| Outcome | Probability | Yes Bid | Yes Ask | 24h Change | Volume | |
|---|---|---|---|---|---|---|
| Michigan wins by over 46.5 Points | 0% | 0¢ | 0¢ | — | $0 | Trade → |
| Michigan wins by over 16.5 Points | 0% | 0¢ | 0¢ | — | $0 | Trade → |
| Michigan wins by over 31.5 Points | 0% | 0¢ | 0¢ | — | $0 | Trade → |
| Michigan wins by over 19.5 Points | 0% | 0¢ | 0¢ | — | $0 | Trade → |
| Michigan wins by over 37.5 Points | 0% | 0¢ | 0¢ | — | $0 | Trade → |
| Michigan wins by over 34.5 Points | 0% | 0¢ | 0¢ | — | $0 | Trade → |
| Michigan wins by over 28.5 Points | 0% | 0¢ | 0¢ | — | $0 | Trade → |
| Michigan wins by over 22.5 Points | 0% | 0¢ | 0¢ | — | $0 | Trade → |
| Michigan wins by over 25.5 Points | 0% | 0¢ | 0¢ | — | $0 | Trade → |
| Michigan wins by over 40.5 Points | 0% | 0¢ | 0¢ | — | $0 | Trade → |
| Michigan wins by over 43.5 Points | 0% | 0¢ | 0¢ | — | $0 | Trade → |
This market asks how large the margin will be in the college football game Howard at Michigan (the point spread). It matters because spread markets let traders express views about the expected margin of victory rather than just who wins.

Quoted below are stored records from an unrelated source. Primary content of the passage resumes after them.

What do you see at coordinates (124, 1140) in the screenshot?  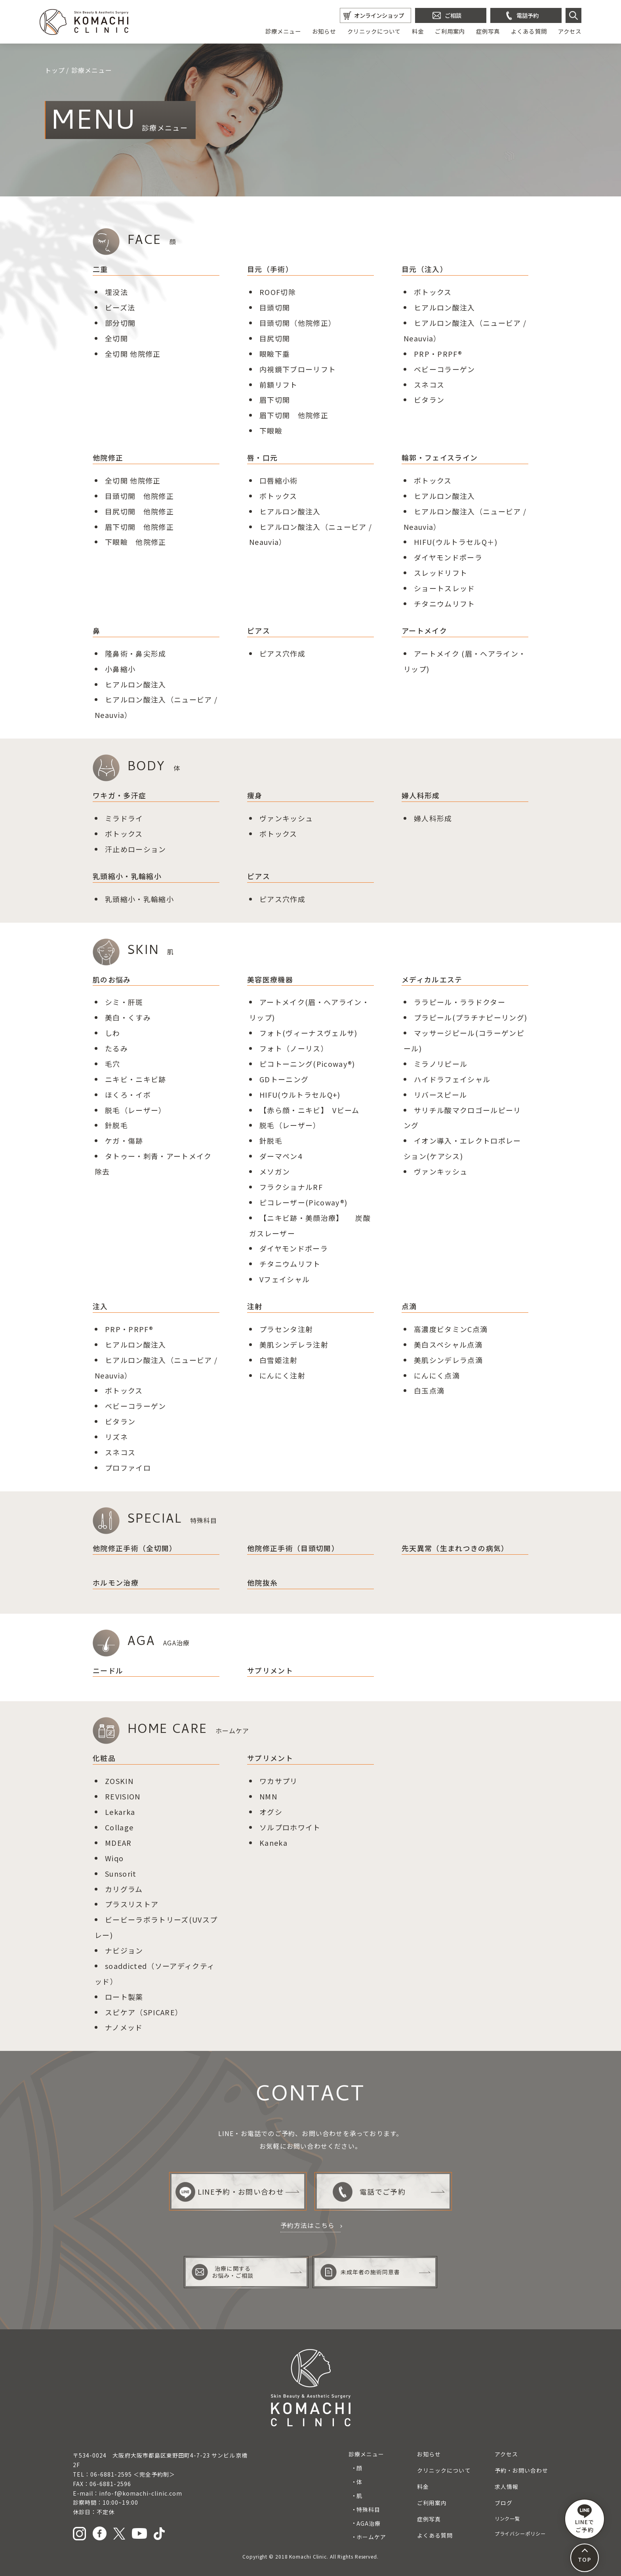 I see `ケガ・傷跡` at bounding box center [124, 1140]. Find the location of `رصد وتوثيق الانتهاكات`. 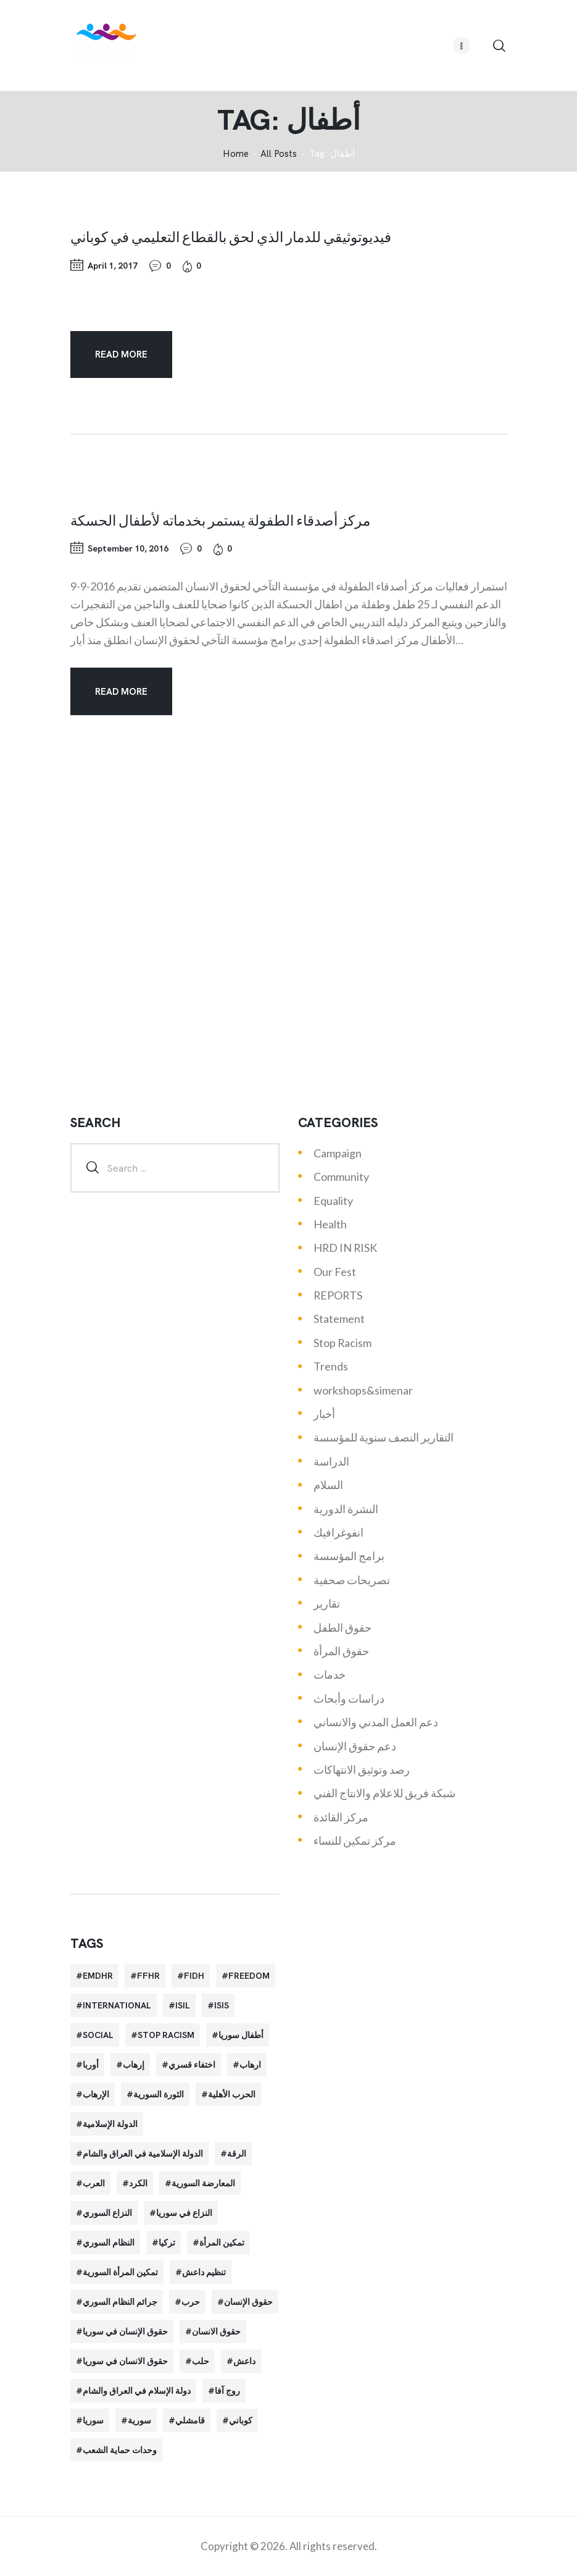

رصد وتوثيق الانتهاكات is located at coordinates (361, 1769). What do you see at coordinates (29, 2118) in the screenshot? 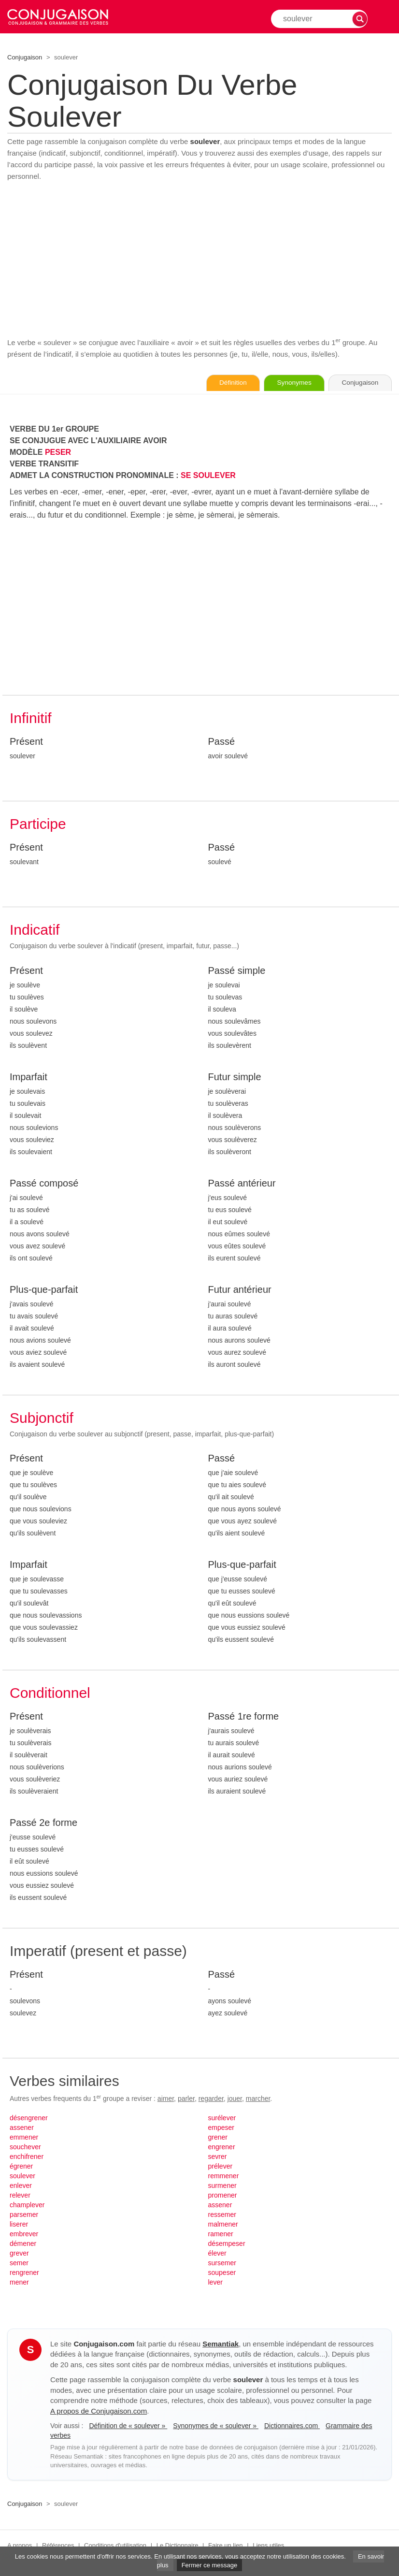
I see `désengrener` at bounding box center [29, 2118].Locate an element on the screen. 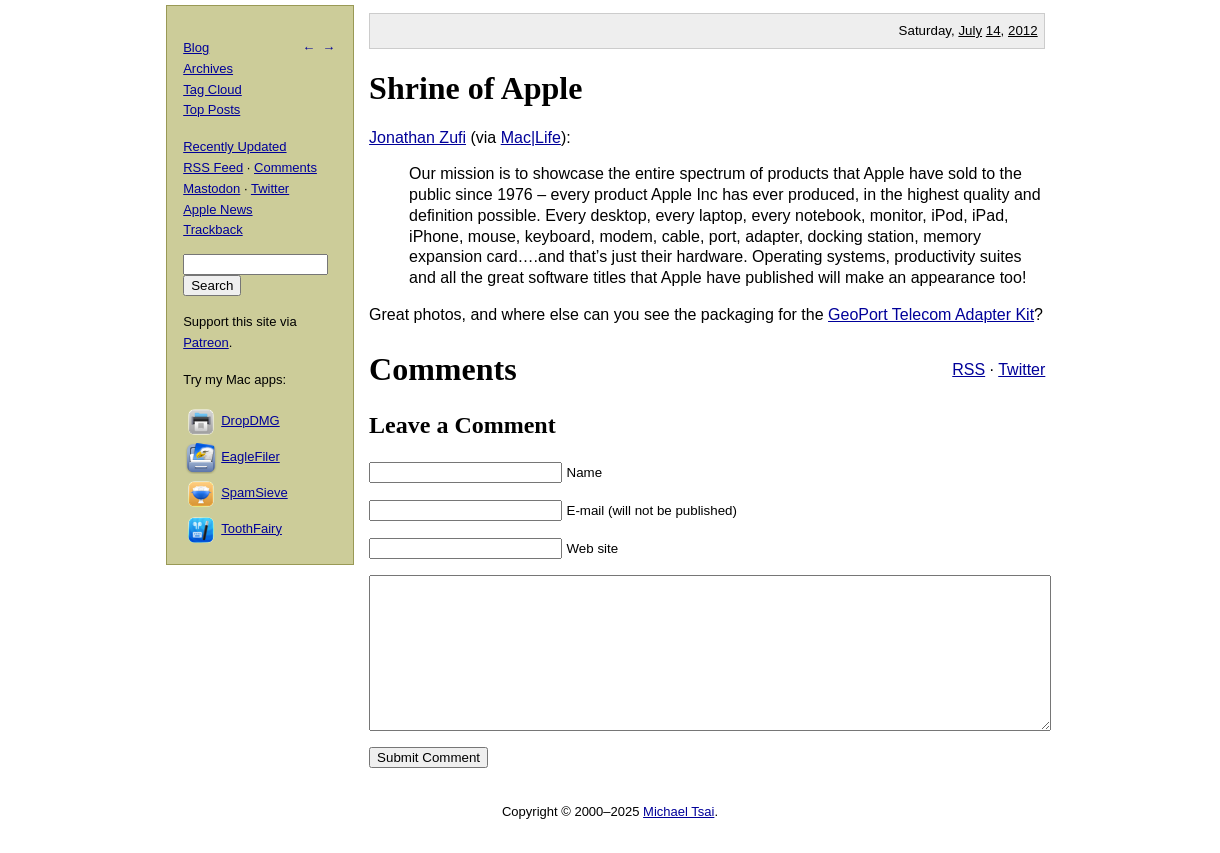  Top Posts is located at coordinates (211, 109). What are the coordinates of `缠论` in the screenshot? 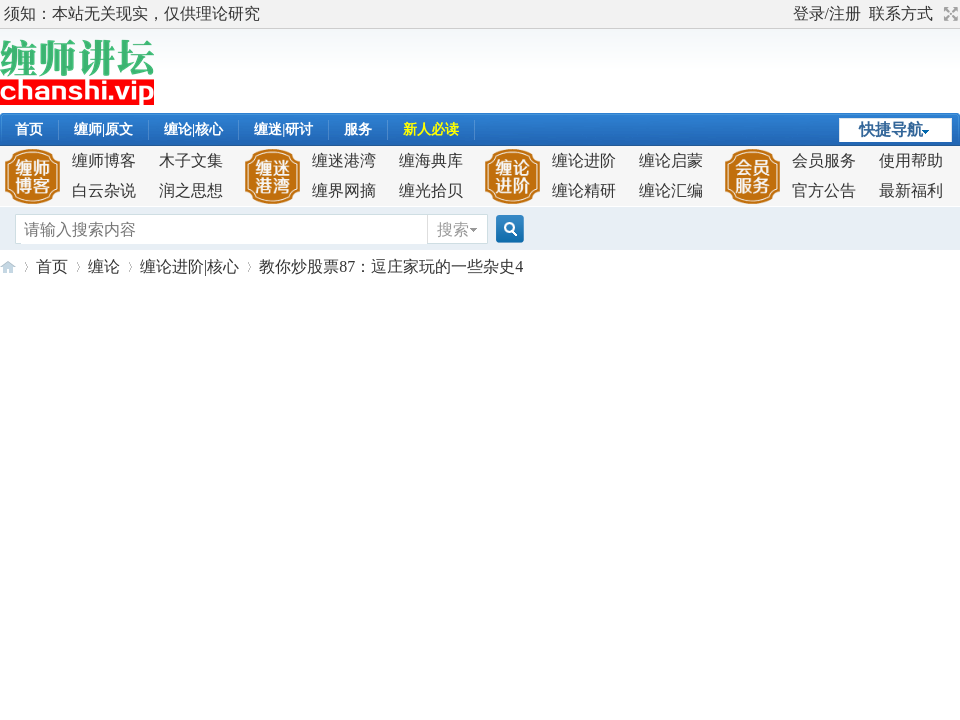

Michigan is a Big Ten FBS program and Howard is an HBCU program that competes at the FCS level; cross-division matchups like this often feature differences in roster depth, resources, and recruiting. These structural contrasts, plus each team's recent form and preparation, provide the primary context for how the game is expected to unfold.
Odds in a spread market show how the market collectively prices different margin outcomes — they indicate relative market confidence in particular ranges of final-margin results rather than a simple win/loss view. Use them to compare how sentiment shifts as new information arrives (injuries, starters, weather, etc.).
The listing currently shows the close as TBD; the market will generally close at a time specified by the exchange (often before kickoff). Settlement happens after the official final score is posted; check the exchange page for the exact close time and settlement timing.
They represent discrete spread outcomes — typically margin buckets or exact point-differential ranges. Each outcome wins if the game's official final margin falls into that outcome's defined range; view the market's outcome labels for the precise boundaries.
Settlement is based on the official final score recorded by the game's governing authority. Whether overtime counts or whether exceptional circumstances trigger adjustments or refunds is determined by the exchange's settlement rules, so consult those rules for this market.
Watch final injury reports, confirmed starting lineups and depth charts, weather updates at the stadium, last-minute travel or roster notes, and any coach statements about game plans — any of these can materially shift expected margin.
Head-to-head history between these programs may be sparse or dated; because team rosters and coaching staffs change year to year, place more weight on current-season metrics, matchup-specific strengths/weaknesses, and recent performance than on long-ago meetings.